Dans tous les cas, après une première lecture du jeu, un technicien doit être capable de juger la rentabilité de chaque élément et pouvoir le replacer ou le remplacer pour qu’il ne soit pas un trou pour l’ensemble de la sélection. Ce sens du jugement a manqué à Jodar à Freetown où il a gardé Dramane Traoré pendant au moins 60 minutes alors qu’il n’était pas du tout dans le coup. Ce qui est sûr, le public est plus clément lorsqu’il a la certitude que ses idoles sont tombées les armes en main. On l’a vu lors du dernier Mali-Côte d’Ivoire à Bamako, en éliminatoires de la Can du temps de Christian Sarramagna. Malgré la défaite des Aigles, les Maliens étaient fiers d’eux ce jour-là parce que tout le monde était conscient qu’ils ont donné le meilleur d’eux-mêmes, mais qu’il leur a seulement manqué la baraka. Nous pensons que c’est la seule défaite du Mali contre la Côte d’Ivoire que le public a réellement digéré.
Une difficile cohésion
Mais, les supporters se doivent aussi d’être souvent tolérants dans leurs jugements. Parce que les réalités, l’environnement des clubs ne sont pas forcément les mêmes avec l’atmosphère d’une équipe nationale. Généralement, les joueurs ne se retrouvent qu’à 72 h de leurs rencontres. Et pour qui sait que, dans le cas du Mali, l’effectif change à tous les matches, il est difficile d’instaurer la cohésion qui est l’un des facteurs clefs de performance. Pour le match de dimanche, Jodar a fait appel à au moins cinq nouveaux joueurs. C’est dire que l’ossature est renouvelée à près du tiers. Sans compter les mutations qu’elle va connaître par rapport à l’amélioration du schéma tactique pratiqué à Freetown.
Le public doit se dire que bien que nous ayons de bons joueurs dans les meilleurs championnats du monde, qu’il ne sera pas facile de bâtir cette grande équipe dont nous rêvons tous pour notre pays. Et qu’il ne suffit pas d’être meilleurs sur le terrain pour remporter un match. Chaque rencontre a ses réalités. Et ce n’est pas souvent de gaieté de cœur que les joueurs se font battre. Nous sommes d’accord qu’il n’est pas facile de digérer une défaite malgré les énormes sacrifices consentis ces dernières années pour mettre l’équipe nationale dans les conditions optimales de performance. Mais, nous devons aussi garder à l’esprit qu’un match, quel que soit l’enjeu, reste une partie de sport où le vainqueur n’est pas forcément le meilleur.

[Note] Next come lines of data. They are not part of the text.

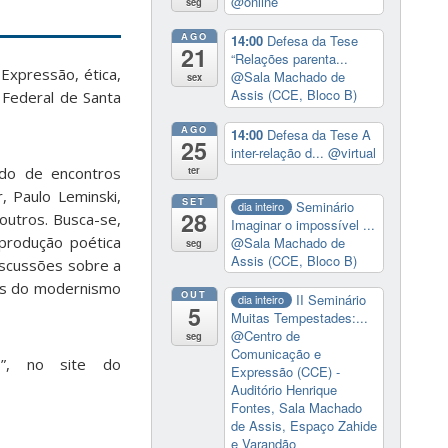
@online
seg
AGO
14:00
Defesa da Tese
21
“Relações parenta...
Expressão, ética,
@Sala Machado de
sex
Assis (CCE, Bloco B)
 Federal de Santa
AGO
14:00
Defesa da Tese A
25
inter-relação d...
@virtual
tado de encontros
ter
 Paulo Leminski,
SET
Seminário
dia inteiro
28
 outros. Busca-se,
Imaginar o impossível ...
 produção poética
@Sala Machado de
seg
Assis (CCE, Bloco B)
iscussões sobre a
rais do modernismo
OUT
II Seminário
dia inteiro
5
Muitas Tempestades:...
@Centro de
seg
Comunicação e
s”, no site do
Expressão (CCE) -
Auditório Henrique
Fontes, Sala Machado
de Assis, Espaço Zahide
e Varandão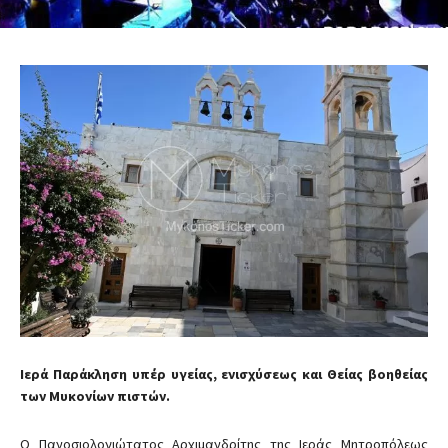
Ιερά Παράκληση υπέρ υγείας, ενισχύσεως και Θείας βοηθείας
των Μυκονίων πιστών.
Ο Πανοσιολογιώτατος Αρχιμανδρίτης της Ιεράς Μητροπόλεως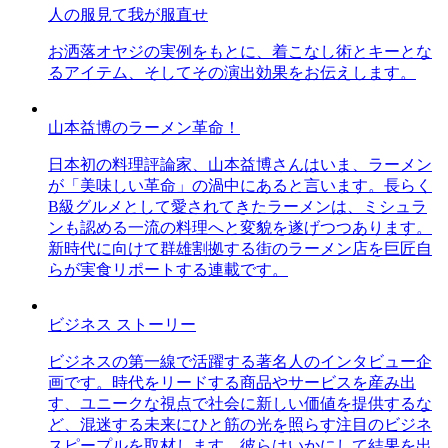
人の服見て我が服直せ
お洒落オヤジの実例をもとに、着こなし術とキーとな
るアイテム、そしてその演出効果をお伝えします。
山本益博のラーメン革命！
日本初の料理評論家、山本益博さんはいま、ラーメン
が「美味しい革命」の渦中にあると言います。長らく
B級グルメとして愛されてきたラーメンは、ミシュラ
ンも認める一流の料理へと変貌を遂げつつあります。
新時代に向けて群雄割拠する街のラーメン店を巨匠自
らが実食リポートする連載です。
ビジネス ストーリー
ビジネスの第一線で活躍する著名人のインタビュー企
画です。時代をリードする商品やサービスを産み出
す、ユニークな視点で社会に新しい価値を提供するな
ど、混迷する未来にひと筋の光を照らす注目のビジネ
スピープルを取材します。彼らはいかにして結果を出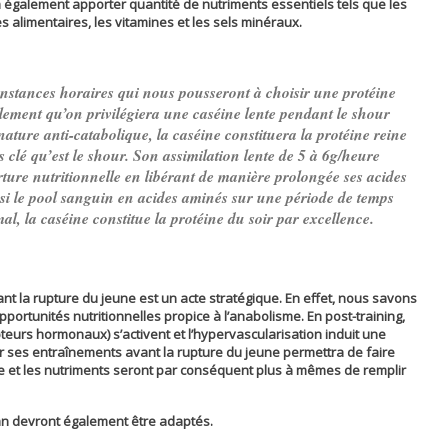
 également apporter quantité de nutriments essentiels tels que les
es alimentaires, les vitamines et les sels minéraux.
constances horaires qui nous pousseront à choisir une protéine
llement qu’on privilégiera une caséine lente pendant le shour
ature anti-catabolique, la caséine constituera la protéine reine
clé qu’est le shour. Son assimilation lente de 5 à 6g/heure
ure nutritionnelle en libérant de manière prolongée ses acides
si le pool sanguin en acides aminés sur une période de temps
, la caséine constitue la protéine du soir par excellence.
t la rupture du jeune est un acte stratégique. En effet, nous savons
opportunités nutritionnelles propice à l’anabolisme. En post-training,
eurs hormonaux) s’activent et l’hypervascularisation induit une
r ses entraînements avant la rupture du jeune permettra de faire
ue et les nutriments seront par conséquent plus à mêmes de remplir
n devront également être adaptés.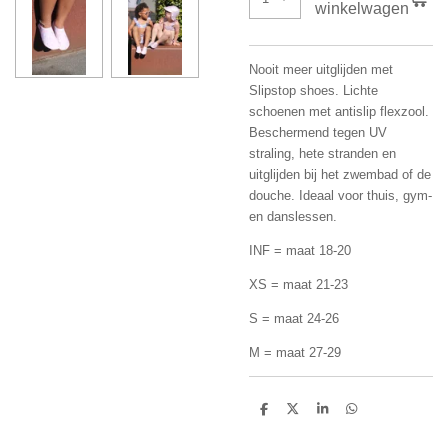
winkelwagen
Nooit meer uitglijden met
Slipstop shoes. Lichte
schoenen met antislip flexzool.
Beschermend tegen UV
straling, hete stranden en
uitglijden bij het zwembad of de
douche. Ideaal voor thuis, gym-
en danslessen.
INF = maat 18-20
XS = maat 21-23
S = maat 24-26
M = maat 27-29
D
D
S
D
e
e
h
e
l
e
a
l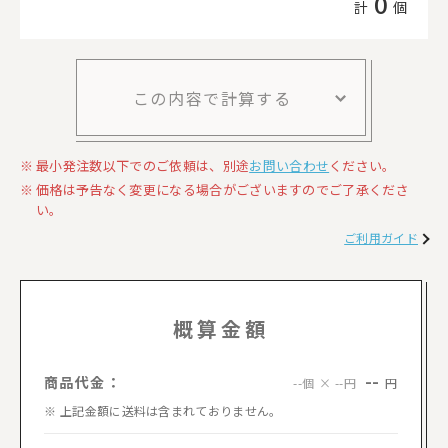
0
計
個
この内容で計算する
最小発注数以下でのご依頼は、別途
お問い合わせ
ください。
価格は予告なく変更になる場合がございますのでご了承くださ
い。
ご利用ガイド
概算金額
--
商品代金：
円
--個 × --円
上記金額に送料は含まれておりません。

Les décideurs doivent également se remettre en question. L’Etat a consenti d’énormes sacrifices pour le football ces dernières années. Mais, cela ne doit pas être un prétexte pour s’immiscer dans sa gestion. L’ingérence politique dans le sport conduit inexorablement aux scènes dramatiques que nous avons vécues le 27 mars 2005. Le football est devenu l’opium du peuple, surtout dans les pays africains. Mais, lorsqu’on en abuse jusqu’à l’overdose on passe le plus souvent à côté du but ! Quel que soit le résultat de dimanche prochain, sachons raison garder. C’est ce qui a toujours fait la grandeur de cette vieille et fière nation.